The two factors that probably drive the breaking ball's success are Braden's command of the pitch and his low usage of it. His low usage—just one in every eight pitches is a breaking ball—makes the pitch more of a surprise to batters than Braden's fastball or changeup, and his premium command of the slider ensures that it will be spotted well.
Braden shouldn't start doubling his slider usage or anything just because PTLWs say the pitch is good. At its present usage, Braden's slider is quite good, but if he uses it much more, it will likely get overexposed and hit hard.
Braden just added the cutter this year, and nobody is going to mistake the pitch for Mariano Rivera's. It comes in very, very slow for a fastball at just 82.3 mph.
Braden's cutter moves similarly to his slider, but since it averages about seven more mph, the movement is considerably shorter and tighter. Like the slider, the cutter actually has pretty good movement compared to other cutters, but its relative lack of velocity makes the good movement much less impressive.
Braden uses the cutter to give hitters a different look from the fastball and slider, throwing it 10.3 percent of the time. Like the slider, it's pretty effective in that low usage, at 1.06 runs above average in the PTLWs.
It's worth noting that PTLWs had the cutter in the 2 runs above average range a couple of months into the season.
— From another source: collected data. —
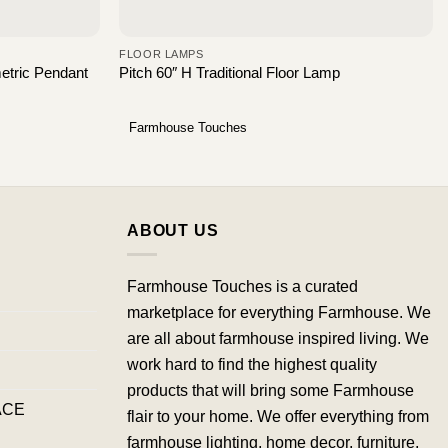
FLOOR LAMPS
etric Pendant
Pitch 60″ H Traditional Floor Lamp
Farmhouse Touches
ABOUT US
Farmhouse Touches is a curated
marketplace for everything Farmhouse. We
are all about farmhouse inspired living. We
work hard to find the highest quality
products that will bring some Farmhouse
ACE
flair to your home. We offer everything from
farmhouse lighting, home decor, furniture,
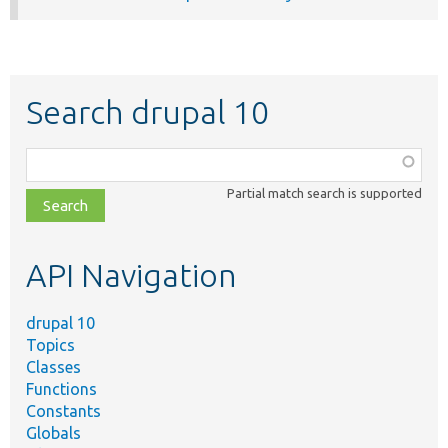
Search drupal 10
Function,
class,
Partial match search is supported
file,
topic,
etc.
API Navigation
drupal 10
Topics
Classes
Functions
Constants
Globals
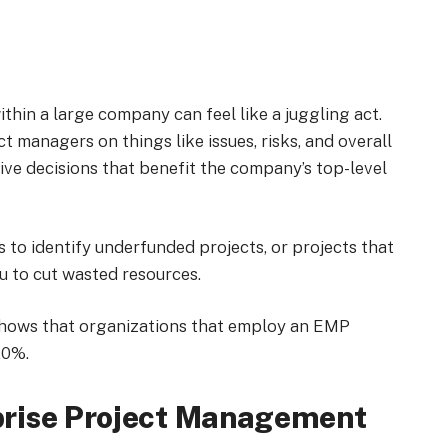
thin a large company can feel like a juggling act.
 managers on things like issues, risks, and overall
e decisions that benefit the company’s top-level
to identify underfunded projects, or projects that
you to cut wasted resources.
hows that organizations that employ an EMP
20%.
rise Project Management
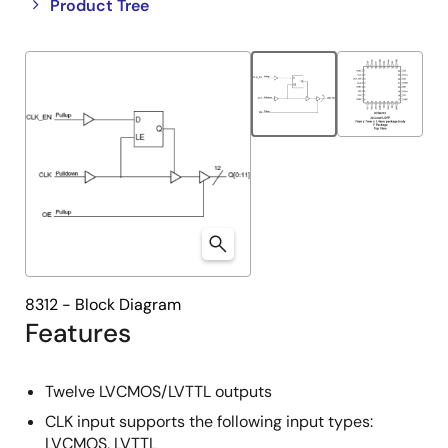
Close
Open
Product Tree
product
product
tree
tree
menu
menu
8312 - Block Diagram
Features
Twelve LVCMOS/LVTTL outputs
CLK input supports the following input types:
LVCMOS, LVTTL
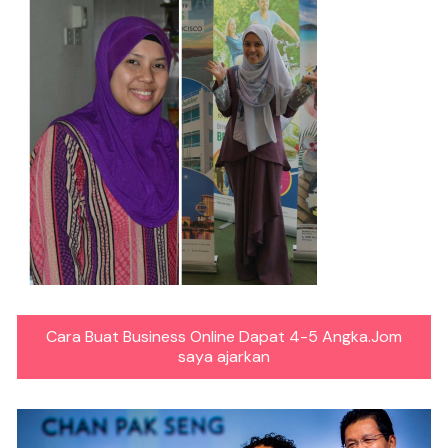
Cara Buat Business Online Dapat 4-5 Angka.Jom
saya ajarkan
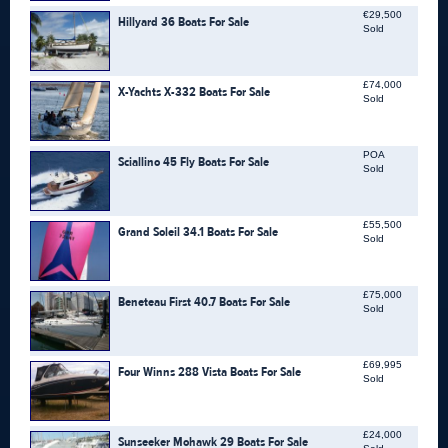
€29,500
Hillyard 36 Boats For Sale
Sold
£74,000
X-Yachts X-332 Boats For Sale
Sold
POA
Sciallino 45 Fly Boats For Sale
Sold
£55,500
Grand Soleil 34.1 Boats For Sale
Sold
£75,000
Beneteau First 40.7 Boats For Sale
Sold
£69,995
Four Winns 288 Vista Boats For Sale
Sold
£24,000
Sunseeker Mohawk 29 Boats For Sale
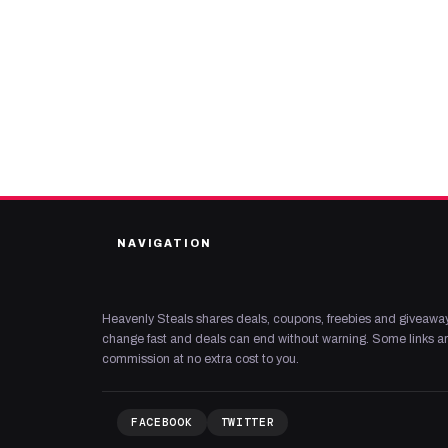
NAVIGATION
Heavenly Steals shares deals, coupons, freebies and giveaway
change fast and deals can end without warning. Some links are
commission at no extra cost to you.
FACEBOOK
TWITTER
Thereafter, Braden upped his usage of the pitch some, and its effectiveness went way down.
It could be that Braden's increased usage of the pitch doomed its effectiveness, but a more likely scenario is that the scouting reports were updated to include the cutter (remember, he didn't start throwing it until this year) and hitters figured it out once the pitch had been around the AL a few times.
Whatever the reason, the cutter's effectiveness will be something to watch in 2010.
Finally, there is Braden's famous changeup, which is thrown 65-76 mph.
There are a growing number of people, myself included, who think that when the pitch dips into the mid-to-high-60's range, it's actually Braden's mythical screwball.
If you don't know the screwball backstory, it goes something like this: Braden absolutely dominated the minors with a slow screwball nobody could hit. Then he blew out his arm, missed a year, then rocketed to the majors soon after returning. Once he got to Oakland, fans noticed that he didn't throw a screwball. We all wondered what the heck happened to it, until about a year later it was revealed that the A's told him to stop throwing it because it was a major cause of his arm problems.
But this year, about four or five times a game, he's thrown a pitch that certainly doesn't look like his regular changeup, going much slower and breaking much bigger. It's very possible that this pitch is the screwball, thrown on a very limited basis.
Anyway, largely in place of the screwball, Braden has developed an unbelievable changeup that seems to just stop in midair. He has the biggest fastball-changeup velocity differential in the majors this year, with 15.6 mph separating his fastball (87.9 mph) and change (72.3 mph).
The pitch actually doesn't have a whole lot of movement on it, with just average run and sink away from righthanders, but it's the velocity difference and deception on the pitch that make it so difficult. It's Braden's one plus pitch (if you exclude the screwball or lump it in with the changeup) and I don't feel hyperbolic in saying it's plus-plus.
Again, Braden understands this, and throws the changeup 21.4 percent of the time, far more than anything but the fastball. PTLWs show that the pitch is still very effective at this high usage, at 1.94 runs above average. It registered at 1.96 last year, so it's no fluke.
Scouting-wise, Braden has three poor pitches and one great one, but it's his poise, command, and effective use of what he has that makes it possible for him to succeed in the majors. He knows how much to use each of his pitches to get the most out of them, and his good command ensures that the pitches will be spotted well and tough to drive.